From time to time, a huge company(Sony) or government agency (CIA) are attacked using this method. This leads me to think: How poor their hired programmers work, and how little do companies value our personal and sensitive data!

    So as this problem has been proved to be relevant and important, let's investigate some solutions.
  • Prepared Statements and parametrized queries:
    This seems the best solution: A SQL sentence is no longer crafted by join two or more strings, and SQL keywords are splitted from data. (and also, real sentence is not sent over the network every time it is executed). An example of prepared statement could be: (in postgres)
SELECT COUNT(*) FROM Users WHERE username=$1 AND pass=$2

    This time, postgres already know what type are $1 and $2 and they are parsed accordingly, but the more important fact, $1 and $2 parameters will be treated as a complete string, eliminating the posibility of crafting another sentence from this one. So in this case a malicious input will be treated like:
SELECT COUNT(*) FROM Users WHERE username='bob''; DROP TABLE Users;--' AND pass='foo';

    In this case, as all username will be treated as a whole parameter, this sentence will likelly return 0 rows as a result instead of harming data.
Try to AVOID SQL crafted strings in your source code and use prepared statements!

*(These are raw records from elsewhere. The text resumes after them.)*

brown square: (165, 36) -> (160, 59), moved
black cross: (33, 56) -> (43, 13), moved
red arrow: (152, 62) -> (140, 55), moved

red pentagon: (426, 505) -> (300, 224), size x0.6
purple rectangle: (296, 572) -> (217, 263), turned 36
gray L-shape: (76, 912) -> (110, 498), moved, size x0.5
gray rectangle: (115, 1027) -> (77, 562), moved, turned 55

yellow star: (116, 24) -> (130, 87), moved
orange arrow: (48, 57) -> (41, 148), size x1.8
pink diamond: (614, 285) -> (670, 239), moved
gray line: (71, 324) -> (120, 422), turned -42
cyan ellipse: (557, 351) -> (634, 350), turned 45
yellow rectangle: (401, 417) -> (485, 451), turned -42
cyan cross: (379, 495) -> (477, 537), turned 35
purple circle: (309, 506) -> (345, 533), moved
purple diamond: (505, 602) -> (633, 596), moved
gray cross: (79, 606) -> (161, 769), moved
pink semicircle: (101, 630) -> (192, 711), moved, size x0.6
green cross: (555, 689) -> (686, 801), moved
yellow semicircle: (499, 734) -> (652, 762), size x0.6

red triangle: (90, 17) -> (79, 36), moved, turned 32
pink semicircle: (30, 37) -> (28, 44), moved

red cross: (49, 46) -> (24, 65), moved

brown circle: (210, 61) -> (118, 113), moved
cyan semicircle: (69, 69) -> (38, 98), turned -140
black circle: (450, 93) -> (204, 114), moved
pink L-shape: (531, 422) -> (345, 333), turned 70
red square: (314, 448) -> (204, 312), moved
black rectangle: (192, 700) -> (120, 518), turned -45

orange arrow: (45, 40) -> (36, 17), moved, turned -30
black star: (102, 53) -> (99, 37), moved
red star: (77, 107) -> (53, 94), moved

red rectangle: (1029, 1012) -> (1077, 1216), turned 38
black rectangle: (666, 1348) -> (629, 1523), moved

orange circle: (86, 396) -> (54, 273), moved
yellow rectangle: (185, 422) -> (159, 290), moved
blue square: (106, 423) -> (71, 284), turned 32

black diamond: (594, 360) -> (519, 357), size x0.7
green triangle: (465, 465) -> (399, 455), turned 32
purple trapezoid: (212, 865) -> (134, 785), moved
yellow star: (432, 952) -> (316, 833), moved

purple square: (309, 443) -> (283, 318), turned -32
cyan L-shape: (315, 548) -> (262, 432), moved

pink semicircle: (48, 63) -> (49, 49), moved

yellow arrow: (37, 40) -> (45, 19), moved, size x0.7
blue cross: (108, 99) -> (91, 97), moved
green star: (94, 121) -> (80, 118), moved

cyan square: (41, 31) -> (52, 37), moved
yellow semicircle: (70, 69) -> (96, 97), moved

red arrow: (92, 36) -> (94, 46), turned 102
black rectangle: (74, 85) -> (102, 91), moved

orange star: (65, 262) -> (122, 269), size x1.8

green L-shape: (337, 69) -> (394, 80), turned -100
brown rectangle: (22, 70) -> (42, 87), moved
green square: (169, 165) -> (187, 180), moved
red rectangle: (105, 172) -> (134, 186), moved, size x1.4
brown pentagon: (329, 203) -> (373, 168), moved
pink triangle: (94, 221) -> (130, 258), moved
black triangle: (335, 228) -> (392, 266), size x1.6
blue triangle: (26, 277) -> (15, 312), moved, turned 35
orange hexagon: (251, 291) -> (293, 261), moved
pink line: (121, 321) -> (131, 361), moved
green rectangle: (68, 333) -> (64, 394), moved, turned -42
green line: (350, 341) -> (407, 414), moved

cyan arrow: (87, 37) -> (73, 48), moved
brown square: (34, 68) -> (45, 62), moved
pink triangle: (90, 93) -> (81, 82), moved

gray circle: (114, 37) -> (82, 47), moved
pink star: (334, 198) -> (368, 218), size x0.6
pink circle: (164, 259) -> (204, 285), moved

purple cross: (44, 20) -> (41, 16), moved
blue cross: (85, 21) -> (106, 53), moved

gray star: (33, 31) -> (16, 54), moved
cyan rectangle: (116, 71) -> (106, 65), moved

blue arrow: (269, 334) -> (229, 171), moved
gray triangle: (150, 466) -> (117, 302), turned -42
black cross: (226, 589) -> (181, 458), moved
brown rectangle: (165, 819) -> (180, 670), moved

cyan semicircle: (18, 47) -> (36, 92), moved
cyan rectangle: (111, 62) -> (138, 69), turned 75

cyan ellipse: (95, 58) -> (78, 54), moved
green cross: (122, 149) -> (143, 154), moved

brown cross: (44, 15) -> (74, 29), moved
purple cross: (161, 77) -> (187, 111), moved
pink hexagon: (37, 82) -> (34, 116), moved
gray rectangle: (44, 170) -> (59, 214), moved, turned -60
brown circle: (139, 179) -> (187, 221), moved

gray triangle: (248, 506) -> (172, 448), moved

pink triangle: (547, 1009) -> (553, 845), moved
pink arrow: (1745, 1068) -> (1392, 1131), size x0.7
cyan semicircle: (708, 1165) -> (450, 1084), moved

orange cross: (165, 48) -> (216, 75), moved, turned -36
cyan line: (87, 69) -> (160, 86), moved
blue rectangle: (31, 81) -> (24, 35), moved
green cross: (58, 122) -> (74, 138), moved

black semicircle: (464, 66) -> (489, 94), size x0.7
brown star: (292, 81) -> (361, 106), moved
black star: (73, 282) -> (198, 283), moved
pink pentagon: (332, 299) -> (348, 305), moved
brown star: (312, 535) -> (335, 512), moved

  • Sanitize inputs: While this approach is good enough, I recomment to apply in conjunction with previous one. It consists on checking and escaping any non standard character and convert them to avoid SQL sentence breakage. (In case you can't avoid crafting sentence)
$input=pg_escape_string($_GET['username']); and apply it to SQL crafted string, this way, any ' or " character that could break your SQL sentence will be quoted disallowing it to harm your sentence.

    To sum up: Even governments and big companies do not care enough their databases to spend a little time to check source code to avoid this kind of problems.